Les Indes fascinent les Occidentaux depuis la plus haute Antiquité.

Même Alexandre le Grand s’y est risqué. Un symbole de l’importance culturelle de l’Inde est à mon avis l’invention du chiffre zéro pendant le Moyen Âge européen, qui ringardisera les chiffres romains et permettra les calculs qui sont à la base des connaissances scientifiques d’aujourd’hui. Ceux qui ont essayé de faire une division en utilisant des nombres romains me comprendront.

L’arrivée des Européens

Puis l’Empire Ottoman a coupé les routes terrestres jusqu’à ce que les progrès de la navigation permettent aux Portugais d’y arriver au XVIe siècle en faisant le tour de l’Afrique.

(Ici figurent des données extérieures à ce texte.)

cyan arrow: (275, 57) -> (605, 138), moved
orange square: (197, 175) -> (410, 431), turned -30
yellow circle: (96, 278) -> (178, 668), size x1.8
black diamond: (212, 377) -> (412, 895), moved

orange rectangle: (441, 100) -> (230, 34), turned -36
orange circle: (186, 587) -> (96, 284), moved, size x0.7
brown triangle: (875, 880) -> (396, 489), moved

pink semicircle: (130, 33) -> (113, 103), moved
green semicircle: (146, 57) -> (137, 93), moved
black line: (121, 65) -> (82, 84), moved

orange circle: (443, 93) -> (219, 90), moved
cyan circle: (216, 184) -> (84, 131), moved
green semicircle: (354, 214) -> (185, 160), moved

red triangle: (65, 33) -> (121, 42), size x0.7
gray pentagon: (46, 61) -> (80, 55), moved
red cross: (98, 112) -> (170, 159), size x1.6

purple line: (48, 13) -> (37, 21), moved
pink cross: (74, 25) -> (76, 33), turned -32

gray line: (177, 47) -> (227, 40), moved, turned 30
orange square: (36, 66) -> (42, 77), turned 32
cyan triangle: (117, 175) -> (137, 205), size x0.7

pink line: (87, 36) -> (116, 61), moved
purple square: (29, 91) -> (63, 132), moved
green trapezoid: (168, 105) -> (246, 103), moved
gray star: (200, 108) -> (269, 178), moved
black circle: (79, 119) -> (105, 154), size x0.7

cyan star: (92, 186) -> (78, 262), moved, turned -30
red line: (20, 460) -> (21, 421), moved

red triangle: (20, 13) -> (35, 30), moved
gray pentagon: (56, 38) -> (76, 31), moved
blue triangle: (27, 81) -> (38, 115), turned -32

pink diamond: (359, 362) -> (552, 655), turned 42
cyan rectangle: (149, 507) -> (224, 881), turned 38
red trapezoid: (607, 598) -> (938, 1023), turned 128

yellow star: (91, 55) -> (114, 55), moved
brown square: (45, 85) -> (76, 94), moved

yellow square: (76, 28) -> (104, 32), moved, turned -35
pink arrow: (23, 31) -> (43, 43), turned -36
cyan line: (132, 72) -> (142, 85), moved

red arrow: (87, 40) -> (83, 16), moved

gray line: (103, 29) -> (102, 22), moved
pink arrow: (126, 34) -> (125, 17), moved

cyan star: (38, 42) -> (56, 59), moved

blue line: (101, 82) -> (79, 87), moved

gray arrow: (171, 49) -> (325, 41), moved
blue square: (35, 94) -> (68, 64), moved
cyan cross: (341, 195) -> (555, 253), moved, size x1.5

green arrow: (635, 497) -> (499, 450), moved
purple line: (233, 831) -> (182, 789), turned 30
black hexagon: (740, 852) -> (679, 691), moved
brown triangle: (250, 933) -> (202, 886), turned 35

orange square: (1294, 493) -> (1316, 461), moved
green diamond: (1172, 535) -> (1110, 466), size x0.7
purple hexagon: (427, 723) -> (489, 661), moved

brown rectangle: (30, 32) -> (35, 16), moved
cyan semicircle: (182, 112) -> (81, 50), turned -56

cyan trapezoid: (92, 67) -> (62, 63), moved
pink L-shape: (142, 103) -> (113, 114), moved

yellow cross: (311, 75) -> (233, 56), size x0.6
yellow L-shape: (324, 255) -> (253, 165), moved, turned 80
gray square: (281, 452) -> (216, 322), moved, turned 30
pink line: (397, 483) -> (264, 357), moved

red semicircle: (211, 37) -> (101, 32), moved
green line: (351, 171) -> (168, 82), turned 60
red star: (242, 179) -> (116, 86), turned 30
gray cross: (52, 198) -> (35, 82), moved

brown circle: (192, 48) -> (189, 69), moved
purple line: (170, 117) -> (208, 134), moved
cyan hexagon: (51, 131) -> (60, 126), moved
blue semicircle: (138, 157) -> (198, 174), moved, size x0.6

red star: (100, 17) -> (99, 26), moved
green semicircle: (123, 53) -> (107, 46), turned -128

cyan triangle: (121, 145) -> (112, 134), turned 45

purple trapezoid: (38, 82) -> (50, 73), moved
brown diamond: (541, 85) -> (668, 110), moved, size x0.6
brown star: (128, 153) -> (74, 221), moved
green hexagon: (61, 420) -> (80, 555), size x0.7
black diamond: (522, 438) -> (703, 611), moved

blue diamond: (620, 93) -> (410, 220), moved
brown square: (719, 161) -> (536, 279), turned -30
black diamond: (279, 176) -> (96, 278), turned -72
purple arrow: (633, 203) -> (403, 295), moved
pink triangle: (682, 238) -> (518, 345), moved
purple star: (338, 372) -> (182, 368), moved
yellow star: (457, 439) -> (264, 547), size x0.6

La faiblesse militaire indienne par rapport aux armées occidentales n’a fait que s’accentuer par la suite, et le XVIIIe siècle y voit la rivalité entre Français et Anglais pour le contrôle de cet immense pays.

C’est l’aventure de la Compagnie française des Indes orientales, pâle copie de son homologue britannique, puis la tentative de protectorat du sous-continent par Dupleix entre 1742 et 1750, qui tenta de rallier sous la bannière française les mahradjahs face aux Anglais.

La défaite française

En 1763, la « Guerre de 7 ans » perdue par Louis XV nous coûte les plus grandes de nos colonies, dont l’Inde et la plus grande partie de l’Amérique du Nord, à la demande des Anglais. Aux demandes de secours d’Outre-mer, Versailles répond par la bouche de Nicolas-René Berryer, ministre de la Marine : « quand il y a le feu à la maison, on ne s’occupe pas des écuries ».

Finalement, il n’est resté à la France en Inde que les cinq comptoirs que chantait Guy Béart, les fameux et très fantasmés par les poètes, Pondichéry, avec le palais de Dupleix et le lycée français, ainsi que Karikal, Yanaon, Mahé et Chandernagor.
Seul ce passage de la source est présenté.